Work request
How many lines of the data contain "زبان"? Reply with the number alone.

□ □ □ □

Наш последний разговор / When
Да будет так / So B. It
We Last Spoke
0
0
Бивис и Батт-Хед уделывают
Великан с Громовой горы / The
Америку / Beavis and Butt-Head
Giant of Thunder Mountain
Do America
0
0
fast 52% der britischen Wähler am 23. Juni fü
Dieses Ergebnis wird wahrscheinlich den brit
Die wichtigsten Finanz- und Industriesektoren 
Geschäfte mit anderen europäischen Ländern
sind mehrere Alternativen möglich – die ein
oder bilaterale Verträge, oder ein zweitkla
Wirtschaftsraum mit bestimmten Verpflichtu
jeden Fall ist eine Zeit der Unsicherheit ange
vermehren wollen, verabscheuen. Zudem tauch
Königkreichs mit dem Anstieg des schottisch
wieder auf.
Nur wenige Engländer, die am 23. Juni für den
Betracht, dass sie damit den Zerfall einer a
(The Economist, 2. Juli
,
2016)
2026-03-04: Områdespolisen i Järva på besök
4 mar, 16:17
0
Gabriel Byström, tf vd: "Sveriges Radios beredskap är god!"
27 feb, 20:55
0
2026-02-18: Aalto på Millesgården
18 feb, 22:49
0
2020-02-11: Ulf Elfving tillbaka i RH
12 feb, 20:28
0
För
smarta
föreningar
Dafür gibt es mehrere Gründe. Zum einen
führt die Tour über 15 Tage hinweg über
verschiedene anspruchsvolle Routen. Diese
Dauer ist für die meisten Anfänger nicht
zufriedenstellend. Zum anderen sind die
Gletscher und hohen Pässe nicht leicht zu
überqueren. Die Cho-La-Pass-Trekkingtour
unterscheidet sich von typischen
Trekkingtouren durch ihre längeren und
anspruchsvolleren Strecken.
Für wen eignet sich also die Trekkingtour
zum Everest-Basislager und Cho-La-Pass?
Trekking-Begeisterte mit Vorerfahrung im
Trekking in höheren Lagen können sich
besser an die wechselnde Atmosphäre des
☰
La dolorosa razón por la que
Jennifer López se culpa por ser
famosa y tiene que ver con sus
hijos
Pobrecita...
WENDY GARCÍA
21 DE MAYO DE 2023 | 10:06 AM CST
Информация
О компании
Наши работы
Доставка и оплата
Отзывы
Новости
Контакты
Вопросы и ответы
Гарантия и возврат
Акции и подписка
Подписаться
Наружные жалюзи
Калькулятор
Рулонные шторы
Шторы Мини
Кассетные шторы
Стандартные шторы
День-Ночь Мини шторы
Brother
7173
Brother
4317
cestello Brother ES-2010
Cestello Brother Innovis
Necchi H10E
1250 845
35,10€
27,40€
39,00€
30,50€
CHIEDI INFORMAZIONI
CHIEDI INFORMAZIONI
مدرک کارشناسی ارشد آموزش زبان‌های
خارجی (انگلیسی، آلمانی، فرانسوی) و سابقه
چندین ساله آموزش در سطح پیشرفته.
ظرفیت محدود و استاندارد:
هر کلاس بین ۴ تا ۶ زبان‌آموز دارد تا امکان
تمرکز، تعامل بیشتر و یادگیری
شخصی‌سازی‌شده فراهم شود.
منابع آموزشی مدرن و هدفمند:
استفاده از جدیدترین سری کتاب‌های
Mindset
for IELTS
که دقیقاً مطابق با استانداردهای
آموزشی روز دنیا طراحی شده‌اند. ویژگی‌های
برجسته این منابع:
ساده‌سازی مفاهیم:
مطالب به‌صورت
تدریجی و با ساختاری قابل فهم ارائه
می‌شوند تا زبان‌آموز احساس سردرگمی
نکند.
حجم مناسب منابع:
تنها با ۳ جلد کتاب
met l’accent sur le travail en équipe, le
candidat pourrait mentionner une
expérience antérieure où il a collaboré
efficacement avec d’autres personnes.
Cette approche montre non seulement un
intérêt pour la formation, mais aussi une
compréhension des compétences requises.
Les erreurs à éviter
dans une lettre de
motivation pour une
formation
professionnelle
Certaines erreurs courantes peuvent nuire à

□ □ □ □

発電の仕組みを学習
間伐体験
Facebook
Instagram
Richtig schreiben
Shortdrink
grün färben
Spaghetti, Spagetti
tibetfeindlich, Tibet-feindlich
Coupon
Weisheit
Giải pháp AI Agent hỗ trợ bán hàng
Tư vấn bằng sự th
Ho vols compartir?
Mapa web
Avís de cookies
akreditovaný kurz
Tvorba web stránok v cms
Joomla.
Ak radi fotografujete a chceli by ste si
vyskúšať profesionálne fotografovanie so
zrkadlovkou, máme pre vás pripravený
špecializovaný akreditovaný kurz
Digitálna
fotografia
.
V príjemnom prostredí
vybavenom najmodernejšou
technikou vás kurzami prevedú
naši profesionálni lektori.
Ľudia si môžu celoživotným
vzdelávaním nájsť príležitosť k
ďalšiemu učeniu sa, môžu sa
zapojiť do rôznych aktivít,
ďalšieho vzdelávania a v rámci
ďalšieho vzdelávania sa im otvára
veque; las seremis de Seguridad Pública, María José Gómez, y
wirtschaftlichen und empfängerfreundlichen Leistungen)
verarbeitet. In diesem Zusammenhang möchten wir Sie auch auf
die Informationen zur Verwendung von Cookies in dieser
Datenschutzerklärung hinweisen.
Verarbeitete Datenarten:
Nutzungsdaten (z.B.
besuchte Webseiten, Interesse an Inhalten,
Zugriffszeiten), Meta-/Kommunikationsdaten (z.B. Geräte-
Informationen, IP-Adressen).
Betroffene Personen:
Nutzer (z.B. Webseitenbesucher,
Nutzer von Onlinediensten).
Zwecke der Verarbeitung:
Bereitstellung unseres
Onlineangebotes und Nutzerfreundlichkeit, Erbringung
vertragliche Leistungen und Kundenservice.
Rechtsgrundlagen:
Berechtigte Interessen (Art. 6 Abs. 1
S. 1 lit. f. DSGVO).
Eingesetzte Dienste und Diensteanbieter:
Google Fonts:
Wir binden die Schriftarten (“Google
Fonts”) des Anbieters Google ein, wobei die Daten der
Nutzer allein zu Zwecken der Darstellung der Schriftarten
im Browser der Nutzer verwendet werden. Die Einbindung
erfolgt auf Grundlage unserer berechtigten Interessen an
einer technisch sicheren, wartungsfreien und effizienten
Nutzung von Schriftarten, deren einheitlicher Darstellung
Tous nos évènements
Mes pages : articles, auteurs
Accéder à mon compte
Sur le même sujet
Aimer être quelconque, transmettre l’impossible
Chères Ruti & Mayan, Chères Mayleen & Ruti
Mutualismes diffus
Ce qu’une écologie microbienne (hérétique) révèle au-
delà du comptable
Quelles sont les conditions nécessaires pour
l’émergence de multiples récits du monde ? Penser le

□ □ □ □

Solution below
3